I began to formulate my own ideas about the Divine, the spirit, and the soul, drawing on things I’d had casual exposure to when I was younger. I read some about the teachings of the Buddha and found that, at a basic level, Buddhism made much more sense to me than anything I’d heard or read in Christianity. My study of yoga philosophy and Buddhism supported many ideas I’d held for quite some time and further separated me from my Christian assumptions. Finally, I let go of the assumption of Christianity as the default and realized that I didn’t not need religion or a religious identity to be spiritual, to lead a holy life, or to be a good person. I have no need for salvation for there is nothing from which to be saved except my own ignorance and desires which are the cause of my suffering. My soul is Divine in its essence, unchanging, and immortal.

I shed the Christian identity and, to a point, only loosely identified as agnostic in that I admitted I don’t know, which is what agnostic means. I’ve drawn the line at calling myself an atheist because I have concepts of Divinity, not as a supreme being, but as a force, an ultimate source of energy in the Universe, or a Cosmic Consciousness. Lately, however, I’ve been pondering the thought that I may be an atheist in denial.

I’ve been reading and listening to Ram Dass lately and trying to come to grips with the concept of transcending the rational mind and go beyond what I can observe and know with my senses. Transcending the rational mind leads into the realm of faith and knowing things intuitively. My rational mind still has a desire to give name and form to what it intellectually knows is beyond name and form, creating a paradox that it can’t deal with at this stage of my spiritual evolution.

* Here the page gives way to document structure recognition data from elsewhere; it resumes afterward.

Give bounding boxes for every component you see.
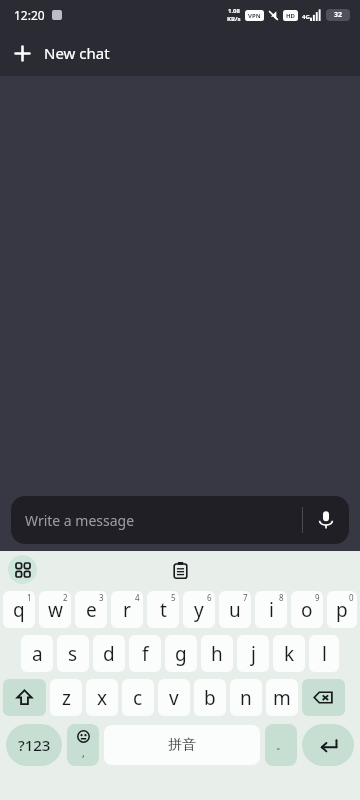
staticText: 拼音 [168, 736, 196, 754]
staticText: d [103, 641, 115, 667]
button[interactable]: z [50, 679, 82, 716]
staticText: z [62, 685, 71, 711]
staticText: x [97, 685, 108, 711]
button[interactable]: b [194, 679, 226, 716]
button[interactable]: ?123 [6, 724, 62, 766]
button[interactable]: t [147, 591, 179, 628]
button[interactable]: c [122, 679, 154, 716]
staticText: k [284, 641, 295, 667]
staticText: f [142, 641, 149, 667]
button[interactable]: y [183, 591, 215, 628]
staticText: p [336, 597, 348, 623]
staticText: b [204, 685, 216, 711]
staticText: t [160, 597, 167, 623]
button[interactable]: 。 [265, 724, 297, 766]
staticText: l [322, 641, 327, 667]
button[interactable]: n [230, 679, 262, 716]
button[interactable]: Backspace [302, 679, 345, 716]
button[interactable]: u [219, 591, 251, 628]
button[interactable]: o [291, 591, 323, 628]
button[interactable]: 拼音 [104, 725, 260, 765]
staticText: n [240, 685, 252, 711]
button[interactable]: p [327, 591, 357, 628]
button[interactable]: g [165, 635, 197, 672]
button[interactable]: i [255, 591, 287, 628]
staticText: 32 [334, 10, 343, 20]
button[interactable]: r [111, 591, 143, 628]
staticText: 7 [243, 592, 248, 603]
button[interactable]: h [201, 635, 233, 672]
button[interactable]: Keyboard options [8, 555, 37, 584]
staticText: 1.08 [228, 7, 240, 15]
button[interactable]: w [39, 591, 71, 628]
staticText: r [123, 597, 131, 623]
staticText: y [194, 597, 204, 623]
staticText: u [229, 597, 241, 623]
button[interactable]: Enter [302, 724, 354, 766]
button[interactable]: k [273, 635, 305, 672]
button[interactable]: New chat [0, 30, 360, 76]
staticText: 。 [276, 738, 287, 752]
staticText: q [13, 597, 25, 623]
staticText: 3 [99, 592, 104, 603]
staticText: Write a message [25, 511, 302, 530]
staticText: m [273, 685, 291, 711]
staticText: VPN [248, 12, 261, 20]
button[interactable]: f [129, 635, 161, 672]
staticText: j [251, 641, 256, 667]
button[interactable]: a [21, 635, 53, 672]
button[interactable]: Clipboard [164, 554, 196, 586]
staticText: 6 [207, 592, 212, 603]
staticText: 9 [315, 592, 320, 603]
staticText: s [68, 641, 78, 667]
button[interactable]: q [3, 591, 35, 628]
button[interactable]: e [75, 591, 107, 628]
button[interactable]: Emoji and comma [67, 724, 99, 766]
staticText: 4 [135, 592, 140, 603]
staticText: 0 [349, 592, 354, 603]
button[interactable]: x [86, 679, 118, 716]
staticText: i [269, 597, 274, 623]
button[interactable]: Shift [3, 679, 46, 716]
staticText: a [32, 641, 43, 667]
button[interactable]: j [237, 635, 269, 672]
staticText: , [82, 746, 85, 760]
staticText: 1 [27, 592, 32, 603]
staticText: w [48, 597, 63, 623]
button[interactable]: d [93, 635, 125, 672]
button[interactable]: v [158, 679, 190, 716]
staticText: New chat [44, 43, 110, 63]
staticText: v [169, 685, 179, 711]
staticText: ?123 [18, 735, 51, 755]
staticText: KB/s [227, 15, 241, 23]
staticText: o [301, 597, 313, 623]
staticText: h [211, 641, 223, 667]
staticText: g [175, 641, 187, 667]
staticText: 2 [63, 592, 68, 603]
button[interactable]: Voice input [303, 496, 349, 544]
button[interactable]: m [266, 679, 298, 716]
staticText: HD [286, 12, 295, 20]
button[interactable]: s [57, 635, 89, 672]
staticText: 8 [279, 592, 284, 603]
button[interactable]: Write a message [11, 496, 349, 544]
staticText: 4G [302, 13, 310, 21]
button[interactable]: l [309, 635, 339, 672]
staticText: 5 [171, 592, 176, 603]
staticText: c [133, 685, 143, 711]
staticText: 12:20 [14, 7, 45, 23]
staticText: e [86, 597, 97, 623]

I’m certain that there is something beyond what we can detect and measure with our senses or our science, subtle forms of energy or even matter, subtle forces, planes of consciousness and existence that are, as yet, intangible to us. Because they are unknown and mysterious to us, it’s convenient to attribute them to God. There’s nothing wrong with that but we have to be careful of falling into the trap of allowing the mysteries become ideology and dogma that bind us to suffering, making us slaves to the belief, and veiling ourselves from our own Divinity.

Is Religion Inherently Oppressive?

Is religion inherently oppressive, particularly when it comes to women? Since virtually all modern religions are patriarchal and even their deity is portrayed as a male, I’d have to say yes. Empowering women would be a threat to their power and influence over their faithful. History clearly demonstrates that religion has always been much more about power than about saving souls and improving the lot of mankind. Saving souls has always been the justification for their power.

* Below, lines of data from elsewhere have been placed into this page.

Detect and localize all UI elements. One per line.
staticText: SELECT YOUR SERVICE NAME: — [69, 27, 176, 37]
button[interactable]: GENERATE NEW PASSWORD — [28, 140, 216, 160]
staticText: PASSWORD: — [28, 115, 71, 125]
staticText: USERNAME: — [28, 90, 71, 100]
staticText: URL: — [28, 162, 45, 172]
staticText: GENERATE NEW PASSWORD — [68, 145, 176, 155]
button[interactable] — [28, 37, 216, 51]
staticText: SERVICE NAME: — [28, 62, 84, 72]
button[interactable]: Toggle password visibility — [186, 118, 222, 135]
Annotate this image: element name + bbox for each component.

The article talks about how both Christian liberals and conservatives cherry-pick verses from the Bible to justify their viewpoint. These contradictions and inconsistencies in the “infallible” word of God convinced me that I could no longer assume the Christian identity or that of any other religion.

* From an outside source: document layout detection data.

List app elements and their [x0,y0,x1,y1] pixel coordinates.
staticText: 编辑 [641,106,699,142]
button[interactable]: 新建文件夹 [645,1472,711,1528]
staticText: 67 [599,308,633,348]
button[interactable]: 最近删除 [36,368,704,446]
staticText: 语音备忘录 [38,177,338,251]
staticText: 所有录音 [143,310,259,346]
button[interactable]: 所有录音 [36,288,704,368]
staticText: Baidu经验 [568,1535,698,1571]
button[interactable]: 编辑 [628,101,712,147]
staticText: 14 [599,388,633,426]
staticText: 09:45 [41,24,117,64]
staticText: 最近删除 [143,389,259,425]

Western religions tend to fully embrace and embody the masculine but, with the exception of the Virgin Mary, they vilify and demonize the feminine. There are good and bad qualities in both the masculine and feminine and there needs to be a balance. Eastern religions religions recognize this though they still tend to be largely patriarchal. Even their female deities tend to be subservient to their male counterpoints or hold an inferior status.